@jj2007
Yes,
HERE
It is a pity that the forum software does not show post numbers.
From that post we have ( -gen gcc -s console )
Code: Select all
elapsed Asm: 172ms 24250000 leap years found (inline)
elapsed Asm: 175ms 24250000 leap years found (inline)
elapsed Asm: 174ms 24250000 leap years found (inline) (repeated 5x to make sure timings are reliable)
elapsed Asm: 173ms 24250000 leap years found (inline)
elapsed Asm: 175ms 24250000 leap years found (inline)
elapsed Asm: 699ms 24250000 leap years found (function)
elapsed D: 878ms 24250000 leap years found
elapsed C: 560ms 24250000 leap years found
elapsed B: 534ms 24250000 leap years found
elapsed R2: 625ms 24250000 leap years found (Roland Chastain 2)
elapsed AL: 904ms 24250000 leap years found (ULong)
elapsed AI: 2639ms 24250000 leap years found (ULongInt)
From your latest figures we have
Code: Select all
elapsed Asm: 184 ms 24250000 leap years found (inline)
elapsed Asm: 187 ms 24250000 leap years found (inline)
elapsed Asm: 178 ms 24250000 leap years found (inline)
elapsed Asm: 358 ms 24250000 leap years found (function) <<< naked cdecl
elapsed Asm: 361 ms 24250000 leap years found (function)
elapsed Asm: 361 ms 24250000 leap years found (function)
elapsed D: 1737 ms 24250000 leap years found
elapsed C: 1627 ms 24250000 leap years found
elapsed B: 1615 ms 24250000 leap years found
elapsed R2: 1618 ms 24250000 leap years found (Roland Chastain 2)
elapsed AL: 1782 ms 24250000 leap years found (ULong)
elapsed AI: 3317 ms 24250000 leap years found (ULongInt)
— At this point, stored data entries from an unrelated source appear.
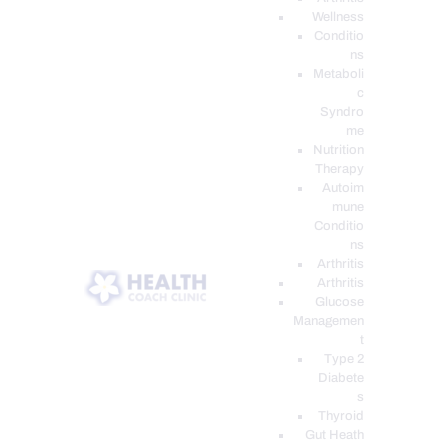
Wellness
Conditio
ns
Metaboli
c
Syndro
me
Nutrition
Therapy
Autoim
mune
Conditio
ns
Arthritis
Arthritis
Glucose
Managemen
t
Type 2
Diabete
s
Thyroid
Gut Heath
The differences with the inline are less than 7% which we can get simply by running code at different times. For some years now I have never regarded code A as being faster than code B, for example, unless the difference is greater than 7%.
My point about "bear little resemblance" is with regard D, ..., AI. R2, for example, is showing 625ms in the first list and 1618 ms in the second list.
jj2007 wrote:With "naked", that crap is gone, and of course it increases speed dramatically.
It does if no compiler optimisation is employed. I invariably use -gen gcc -Wc -O3 and in this case Naked has no effect.
For -gen gcc -Wc -O3 fans the following uses just that with jj2007's code, without alteration, used to produce the first list above. Bear in mind that I am using an Intel i7 so we cannot just multiply the first list by a factor and get my list - there will be variations.
Code: Select all
elapsed Asm: 143ms 24250000 leap years found (inline)
elapsed Asm: 145ms 24250000 leap years found (inline)
elapsed Asm: 144ms 24250000 leap years found (inline)
elapsed Asm: 144ms 24250000 leap years found (inline)
elapsed Asm: 143ms 24250000 leap years found (inline)
elapsed Asm: 261ms 24250000 leap years found (function)
elapsed D: 123ms 24250000 leap years found
elapsed C: 71ms 24250000 leap years found
elapsed B: 71ms 24250000 leap years found
elapsed R2: 70ms 24250000 leap years found (Roland Chastain 2)
elapsed AL: 199ms 24250000 leap years found (ULong)
elapsed AI: 1176ms 24250000 leap years found (ULongInt)
What we have here is proof, on my machine anyway, that sometimes compiler optimised FreeBASIC BASIC will be faster than our attempts to replace BASIC by asm. I found this when I was developing my fast random number generators. With PowerBASIC the BASIC I replaced with asm saw a speed improvement in each case. With FreeBASIC I had to check that was still the case and, in some cases, it was not true so I reverted to BASIC. In theory, asm should be faster than BASIC, even when optimised, but if it is not then it is not. In this case do we choose asm because it should be faster or optimised BASIC because it is faster. The choice is clear to me. <smile>
From my list Roland Chastain's second contribution as posted takes the crown.